Monday, December 31, 2012

Naughty or Nice

Christmas is over and according to cap-news Santa is updating his "Naughty List Algorithm". Exactly how is this Naughty/Nice scale quantified? What continuous random variable could be measured here?

Monday, December 24, 2012

Big Ho

So what is the Big Ho, the null hypothesis, regarding Santa Claus? A null hypothesis specifies the null position, one of no effect, perhaps a generally accepted default position, the status quo, or an established explanation. It should be a statement that can be falsified. But if this null hypothesis is true and Santa Claus does not exist, how can evidence possibly be gathered to refute this? This would be an incredibly difficult task. To reject this null hypothesis we would need evidence that Santa Claus does exist. Perhaps such as this cartoon by Dave Coverly.
Or we could select one of the more legal standards and reject based a preponderance of evidence, as in movie Miracle on 34th Street with  thousands of letters addressed and delivered to Santa.
An easier course would consider the null hypothesis: Santa Claus does exist, our default position. It is much easier to falsify. If we gather evidence to reject this null hypothesis, we could reject the claim that Santa Claus does exist by reasoning towards its contradiction. Of course, Santa's required duties would seem to be easily contradicted by the laws of physics (see also here).

But with this null hypothesis and its easier approach to falsifiability, if we don't collect the evidence, we accept the default state:
Santa Claus does exist.

You decide.
Happy Ho-lidays.

Monday, December 17, 2012

Galton's Bayesian Machine

Chance magazine has an article by statistician and statistics historian Stephen Stigler on Galton's visualization of Bayes Theorem. He describes Galton's Bayesian machine, likely made up of beads, bins, and glass although the original device doesn't survive. These are, of course, familiar materials for Galton's statistical demonstrations.(This post was intended for some time ago. It got lost in the shuffle).

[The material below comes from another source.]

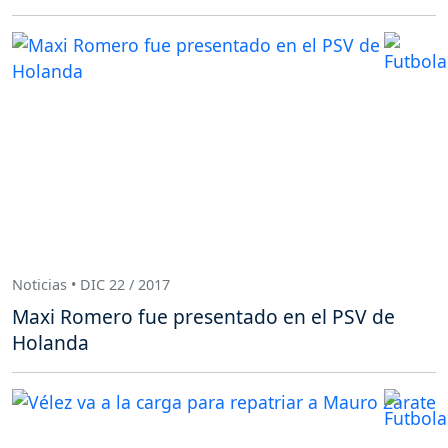
Noticias • DIC 22 / 2017
Maxi Romero fue presentado en el PSV de
Holanda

At the top level, beads are arrayed in deep vertical histogram bins representing the prior distribution, p(θ). A knob is turned and some fall into a bell-shaped horizontal room, representing the likelihood: f(x|θ). The room's back wall bulges away from us placing larger likelihood on central values of θ. If this room were moved more to the right, it would place larger likelihood on larger values of θ. At this second level, those beads falling to the front are retained, inside the bell curve wall, but some beads are rejected falling to the back, outside the wall. This performs the product: f(x|θ) p(θ). Of course at this level some bins are wide and deep, some are very shallow. The knob at this level is then turned and the beads are dropped to the bottom into vertical bins of equal width, rescaling them into a histogram proportional to the posterior distribution: f(θ|x)= f(x|θ) p(θ). Very clever and invented in 1877!

Monday, December 10, 2012

Not Normal Either and Why

I found this picture on Pinterest with the caption "Normal Distribution of cup lids." (Yes, I do troll for such things). I'm sorry, but yet again, this is not a normal distribution. Perhaps it resembles histogram bars from what could be a normal sample, piled high in the middle and lower on each side. But the problem is, as seen before, a normal distribution needs a measurement scale, a number line. Few small things on the left, few large things on the right, and many middle size things, of course, in the middle. This is the pattern shown by these lids, but there is no scale of measurement, no number line. It is not a frequency distribution of any obvious measurement. A similar stacking of items is shown below:
Scallop shells with different numbers of ribs (15 through 20) are stacked. This represents few small (scallops with 15 or 16 ribs), many middle-sized (with 17 or 18 ribs) and few large shells (with 19 or 20 ribs). This few-many-few pattern does resemble the cup lids above, but the lids have no measurement scale. The scallops are stacked into a real frequency distribution by their number of ribs. This is not a normal distribution since we are counting a discrete number of ribs. But it is a somewhat bell-shaped frequency distribution. The two scallops on the left have 15 and 20 ribs, respectively. More ribs seems to indicate an overall larger size or perhaps older scallop. A frequency distribution of a continuous measure of size, say mass or area, would be much more likely to be described a normal distribution.

Note: This is from the same book, Graphical Methods for Presenting Facts by Brinton (1914) that republished the earliest "living histogram" that I have found. This earliest one comes from Popular Science Monthly, September 1901 on page 447 of the article "The Statistical Study of Evolution" by C. B. Davenport.

Sunday, December 2, 2012

This is Not a Normal Distribution

This is a display in the Anthropologie store in Georgetown, DC earlier this year. Ceramic cups are suspended from a shelf by ribbons. The length of the ribbons are generally arranged to produce a bell-shaped curve: shorter ribbons on each end and generally longer ones in the middle. But, no, this is not a normal distribution. The cups are not arranged or ordered by size, volume, weight, or price etc. There is no number line to represent some measurement. The is no frequency distribution showing few small, many average, and few large aspects of the cups. There are different size ribbons, but these do not represent a frequency count of how many instances of some aspect of a cup are accounted for. It does make a nice curving display suggestive only of a bell-shaped curve, but it is not even a rough representation of a normal distribution.